U.S. stocks fell Thursday, erasing an early manifestation as weak manufacturing data and concern that companies could still degrade the note relief of U.S. government Credit investors controlled about a debt ceiling agreement.

Dow Jones Industrial Average shed 110 points, or 0.9%, to 12,033 in the business of the afternoon. Previously, he briefly dropped below 12,000 for the first time since late June The action Monday on the volatile market as the increase in blue-chip index as much as 139 points immediately after opening as investors welcomed the agreement of debt weekend, only to fall into the mid-morning trading.

Standard & Poors 500-stock index fell 14 points, or 1.2% to 1278 recently, with all sectors except telecommunications losing ground. Nasdaq Composite lost 35 points, or 1.3% to 2721st

Stocks turned negative after a reading on the manufacturing sector for July has virtually no extension, renewing concerns about the state of the U.S. economy. The data did little to support the investors hope that the economic "soft patch" seen in years, and the day after the earthquake and tsunamis in Japan would give way to stronger growth in the second half.

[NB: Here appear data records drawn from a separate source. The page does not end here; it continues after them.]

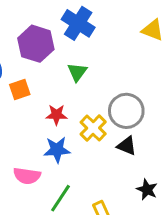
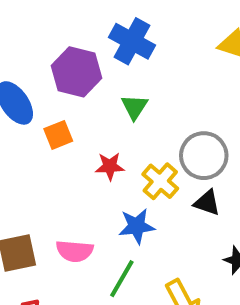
blue star: (57, 150) -> (137, 226), moved

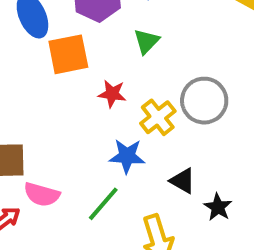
orange square: (58, 135) -> (68, 54), size x1.5
black triangle: (207, 203) -> (183, 181), moved
pink semicircle: (75, 251) -> (42, 195), moved

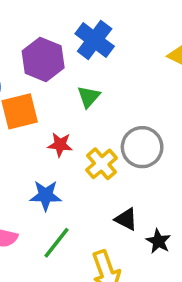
blue star: (127, 156) -> (46, 195), moved

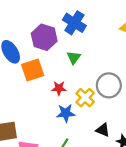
blue star: (46, 195) -> (66, 113), moved

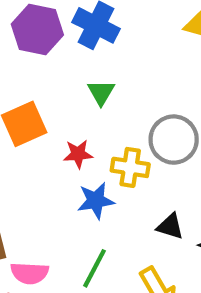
purple hexagon: (44, 37) -> (37, 30), moved
yellow cross: (85, 98) -> (130, 167), turned -30

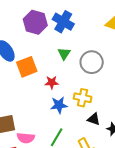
gray circle: (174, 140) -> (92, 62), moved
yellow cross: (130, 167) -> (83, 98), moved

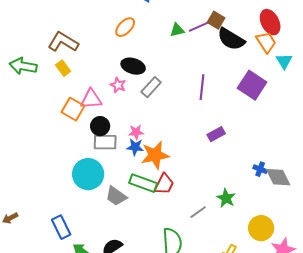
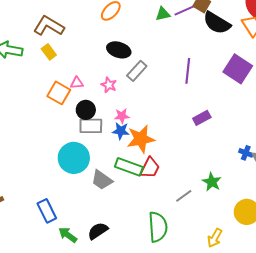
pink star: (118, 85) -> (109, 85), moved
pink triangle: (91, 99) -> (77, 83), size x0.6

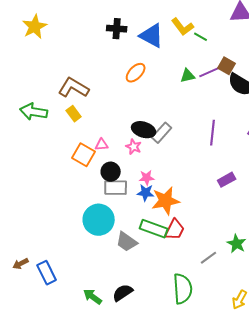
black ellipse: (119, 50) -> (144, 130), moved
blue rectangle: (47, 211) -> (47, 273), moved

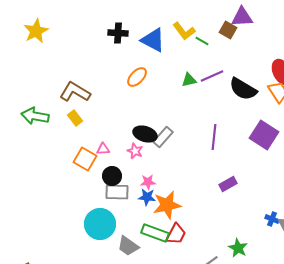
brown square: (227, 66) -> (228, 30), moved

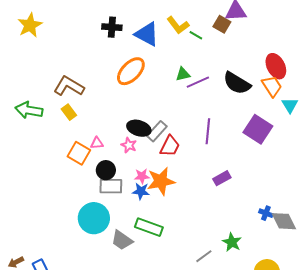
purple line: (212, 76) -> (198, 82), moved
orange ellipse: (137, 77) -> (131, 71), size x1.4
orange star: (167, 205) -> (161, 181), moved
red trapezoid: (176, 234) -> (170, 146), moved

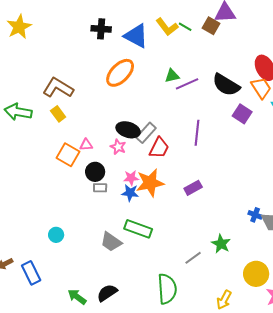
green line: (196, 35) -> (185, 27), moved
purple square: (258, 129) -> (242, 114), moved, size x0.7
purple rectangle: (222, 178) -> (193, 188), moved
gray rectangle: (111, 186) -> (100, 188), size x0.6
cyan circle: (94, 218) -> (56, 235), moved, size x0.5

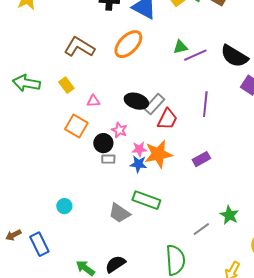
brown L-shape: (58, 88) -> (79, 47), moved
pink triangle: (86, 145) -> (93, 101), moved
pink star: (118, 147) -> (119, 130), moved

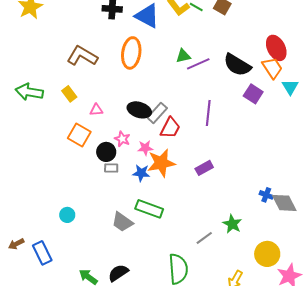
orange ellipse: (128, 44) -> (131, 53), turned -36
pink star: (139, 149) -> (145, 148), moved

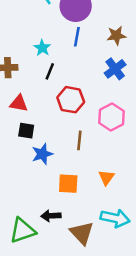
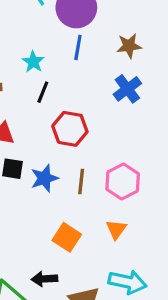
pink hexagon: (111, 117) -> (123, 181), moved
blue star: (42, 154) -> (44, 178), moved
orange square: (68, 184) -> (67, 237), turned 30

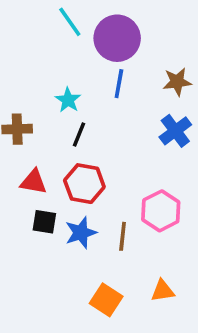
red hexagon: (70, 129) -> (84, 184), moved
pink hexagon: (123, 181) -> (161, 211), moved
orange triangle: (116, 229) -> (163, 291), turned 45

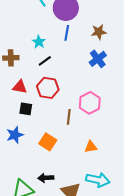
black line: (79, 135) -> (45, 61), turned 32
blue star: (81, 233) -> (15, 135), moved
orange square: (106, 300) -> (48, 142), moved

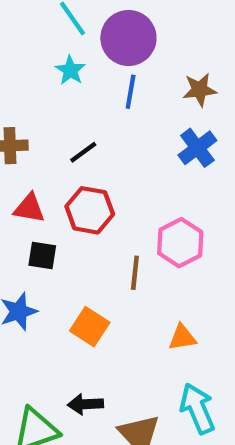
cyan star: (39, 42) -> (70, 70), moved
cyan arrow: (98, 180) -> (197, 408), turned -125

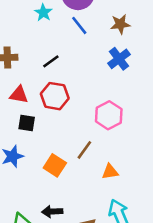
blue line: (131, 92) -> (79, 25), turned -48
brown line: (135, 273) -> (84, 150), moved, turned 30

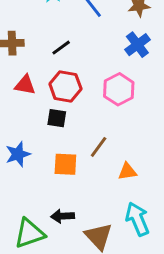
pink hexagon: (109, 115) -> (119, 89), moved
black square: (27, 123) -> (57, 118), moved
orange square: (55, 165) -> (65, 164), turned -30

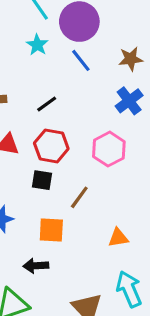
brown line: (99, 147) -> (79, 197), moved
black arrow: (63, 216) -> (36, 266), moved

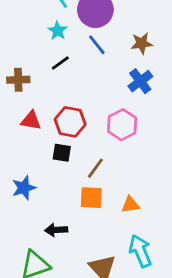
black line: (47, 104) -> (60, 63), moved
orange square: (51, 230) -> (91, 198), moved

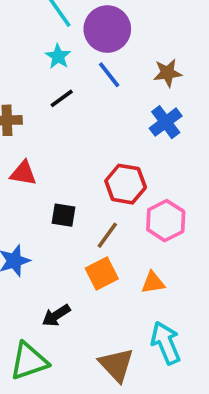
red hexagon: (70, 122) -> (126, 184), moved
pink hexagon: (122, 125) -> (166, 221), moved
orange square: (91, 198) -> (102, 274), turned -30
black arrow: (56, 230) -> (56, 315), turned -30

Markets were wary of the negotiations of the United States, where the debt ceiling House and Senate have been invited to vote during the weekend plan during the afternoon. Another look at the weekend prompted some legislators pact investors feared that the transaction would not be sufficient to avoid the threat of ratings downgrades. There were also concerns that the length of conversations and severity of market movements have been started to have an impact on the economy in general.

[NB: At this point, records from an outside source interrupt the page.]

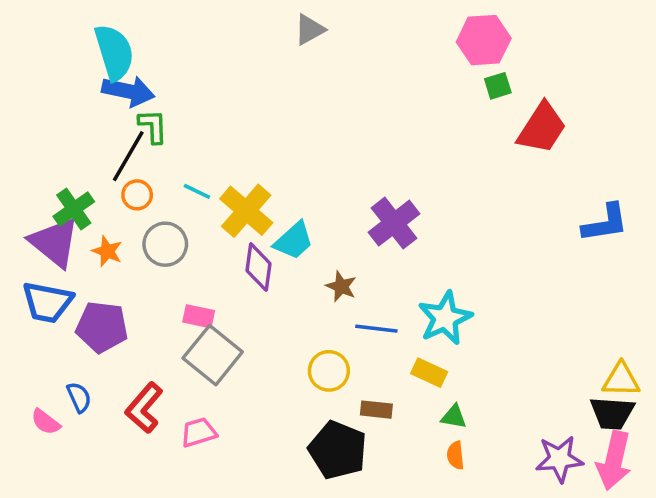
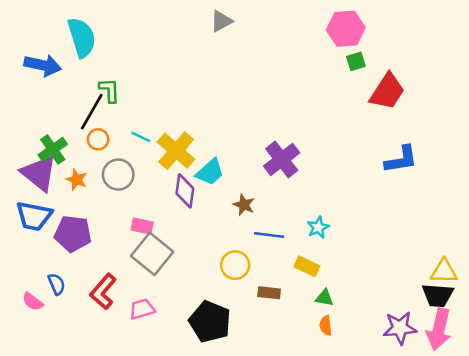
blue arrow: (128, 91) -> (43, 65), moved
blue L-shape: (605, 223) -> (401, 159), moved
cyan star: (445, 318) -> (318, 227), size x0.6
black pentagon: (338, 450) -> (210, 322), moved

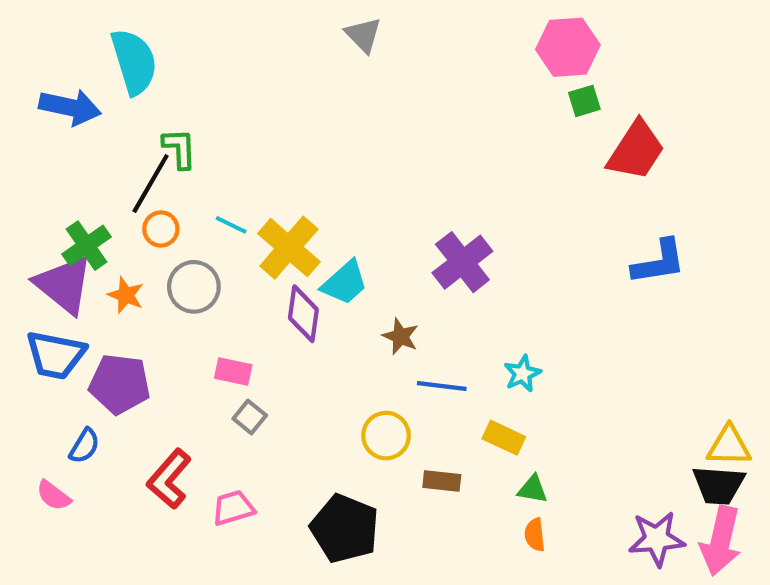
gray triangle: (221, 21) -> (363, 35), turned -45
gray square: (152, 254) -> (250, 417), size x0.5
blue semicircle: (57, 284) -> (84, 446), moved, turned 55

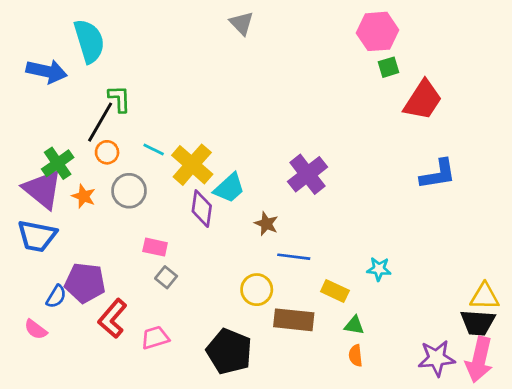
cyan star: (522, 374) -> (379, 269), moved, turned 30
purple pentagon: (120, 384) -> (85, 283), moved
brown rectangle: (442, 481) -> (294, 320), size x1.6

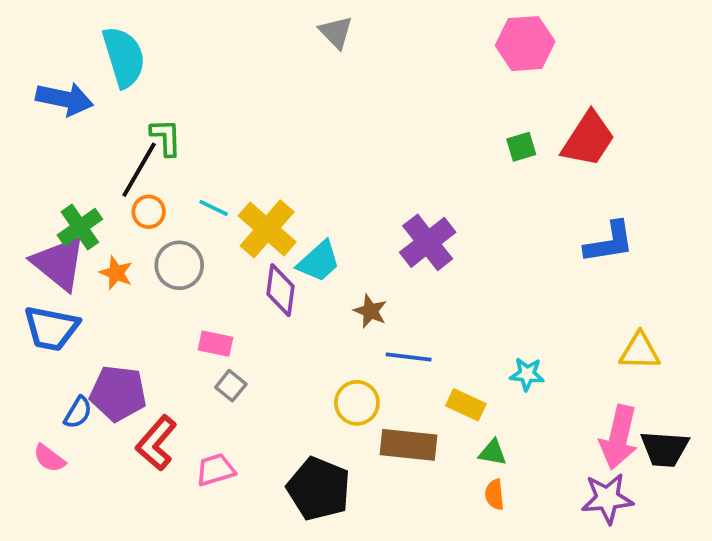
green square: (388, 67) -> (521, 147), moved
yellow triangle: (485, 296) -> (640, 351), moved
pink arrow: (479, 360) -> (619, 437), moved

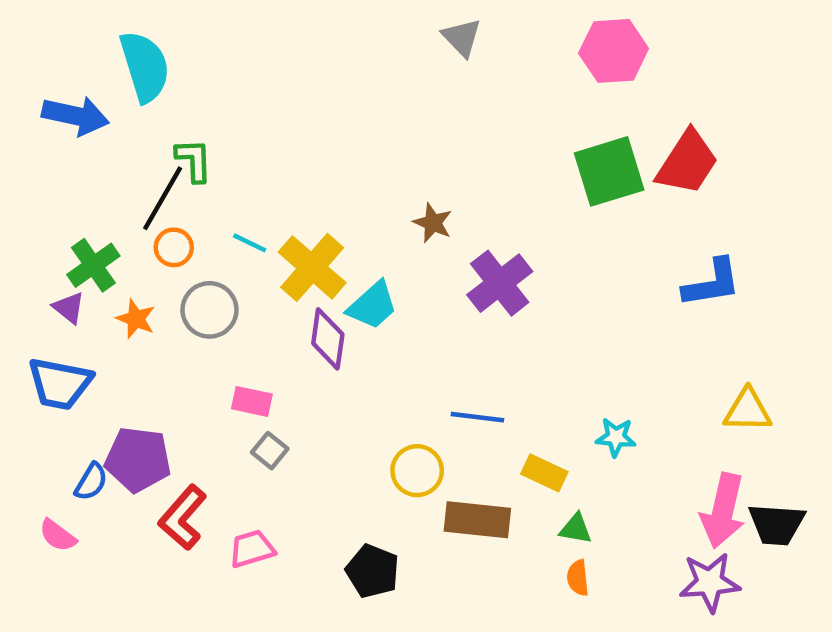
gray triangle: (336, 32) -> (462, 37), moved
green square: (521, 147) -> (609, 171), size x2.0
purple triangle: (59, 263) -> (69, 308), size x0.5
brown star: (370, 311) -> (433, 223), moved
black pentagon: (319, 489) -> (372, 571), size x0.7

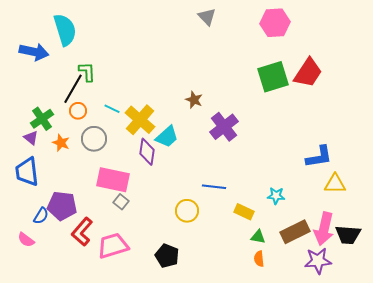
blue L-shape: (712, 283) -> (319, 157), moved
blue trapezoid: (60, 384) -> (27, 172), turned 72
pink rectangle: (252, 401) -> (113, 180), size x1.8
brown rectangle: (477, 520) -> (295, 232), moved, turned -32
pink trapezoid: (252, 549) -> (113, 246), size x1.5

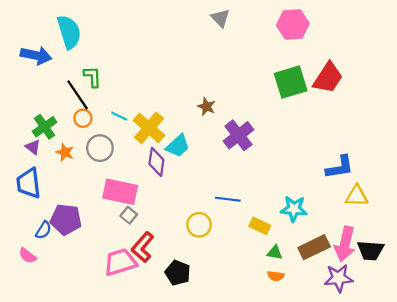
black line: (73, 89) -> (78, 95), turned -64
cyan star: (276, 196) -> (294, 209), size x1.4
red L-shape: (82, 232) -> (143, 247), moved
orange semicircle: (259, 259) -> (276, 276), turned -77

"It 'clear that what happens in Washington affects the whole economy," said Gary Flam, portfolio manager at Los Angeles Bel Air Investment Advisors. "No more [Topics debt] to go, the more headwinds in front of us. Bulls argument was [that] you have the acceleration of the economy in the second half. And 'now called the issue".

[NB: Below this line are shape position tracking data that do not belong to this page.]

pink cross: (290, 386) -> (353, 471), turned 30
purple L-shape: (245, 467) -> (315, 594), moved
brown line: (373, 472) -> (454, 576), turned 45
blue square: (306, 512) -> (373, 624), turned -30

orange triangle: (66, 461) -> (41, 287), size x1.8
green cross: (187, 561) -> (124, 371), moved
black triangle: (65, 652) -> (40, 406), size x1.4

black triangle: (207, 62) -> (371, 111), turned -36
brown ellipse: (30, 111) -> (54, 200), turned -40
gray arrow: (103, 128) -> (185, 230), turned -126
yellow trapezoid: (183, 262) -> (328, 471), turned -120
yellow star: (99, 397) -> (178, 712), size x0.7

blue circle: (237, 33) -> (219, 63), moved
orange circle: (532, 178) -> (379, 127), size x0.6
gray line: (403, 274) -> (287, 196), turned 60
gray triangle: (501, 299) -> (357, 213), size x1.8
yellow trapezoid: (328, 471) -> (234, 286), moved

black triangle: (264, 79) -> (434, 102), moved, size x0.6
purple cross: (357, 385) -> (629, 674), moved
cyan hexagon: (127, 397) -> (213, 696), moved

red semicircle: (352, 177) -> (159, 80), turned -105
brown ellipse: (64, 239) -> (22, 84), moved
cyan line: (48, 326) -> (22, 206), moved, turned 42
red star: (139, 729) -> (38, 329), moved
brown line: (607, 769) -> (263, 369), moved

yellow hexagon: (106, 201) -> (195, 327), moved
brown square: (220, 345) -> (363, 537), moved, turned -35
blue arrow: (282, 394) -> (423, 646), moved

Losses in the afternoon to get their stocks to be added to the decline of the track last week, the Dow's biggest weekly point swoon since May 2010, came as investors fretted that Washington had run out of time to fulfill the obligations of public expenditure last August 2.

Healthcare stocks were the S & P 500 worst, when he said he would cut Medicare payment rates for facilities for elderly people 11.1% in the next fiscal year, sending shares of health workers has fallen . The decision to adjust the Centers for Medicare and Medicaid Services, calls to the unexpected increase in nursing home costs this fiscal year.

Kindred Healthcare fell 31%, while Sun Healthcare Group cast Healthcare Group 53% and 44% of lost talent. Sunrise Senior Living lost 5.9%.

Merck paid 3.3% lead losers in the blue-chip Dow. Home Depot was also weak, down 2.3%.

Earnings and company reports, news headlines have been largely overshadowed by the roof of debt negotiation and the reading of the weakness in manufacturing.

"It's a combination of what is happening in Washington this morning, and macroeconomic big picture," said Joe Jennings, director of investments for the region in Maryland PNC Wealth Management.

In new business, shares in the U.S. appearing HSBC Holdings rose 2.2% after the bank reported revenue for the first half of the year that beat estimates and said it was cutting about 30,000 jobs to reorganize its global operations.

PAETEC Holdings rose 20% after the telecommunications company in rural Windstream said it plans a $ 891 million purchase of all shares in the company, which focuses on the provision of broadband services and other businesses. Windstream's shed 1.1%.